PROBLEM TO SOLVE: Nothing except the pictures should be left out when you reproduce the listing exactly.
+++ DATA PROVIDED
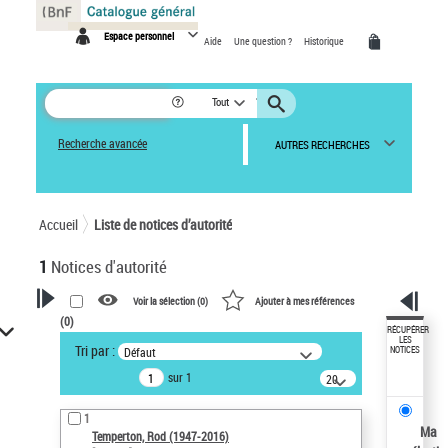
Panneau de gestion des cookies
Espace personnel
Aide
Une question ?
Historique
Tout
Recherche avancée
AUTRES RECHERCHES
Accueil
Liste de notices d’autorité
1
Notices d'autorité
Voir la sélection (
0
)
Ajouter à mes références
(
0
)
VOTRE RECHERCHE
RÉCUPÉRER
LES
Tri par :
Défaut
NOTICES
Recherche avancée dans les
sur 1
notices d’autorité
20
résultats/page
Œuvres liées à l'auteur :
1
Temperton, Rod (1947-2016)
Ma
Temperton, Rod (1947-2016)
++++++
ANSWER SPACE:
Panneau de gestion des cookies
Espace personnel
Aide
Une question ?
Historique
Tout
Recherche avancée
AUTRES RECHERCHES
Accueil
Liste de notices d’autorité
1
Notices d'autorité
Voir la sélection (
0
)
Ajouter à mes références
(
0
)
VOTRE RECHERCHE
RÉCUPÉRER
LES
Tri par :
Défaut
NOTICES
Recherche avancée dans les
sur 1
notices d’autorité
20
résultats/page
Œuvres liées à l'auteur :
1
Temperton, Rod (1947-2016)
Ma
Temperton, Rod (1947-2016)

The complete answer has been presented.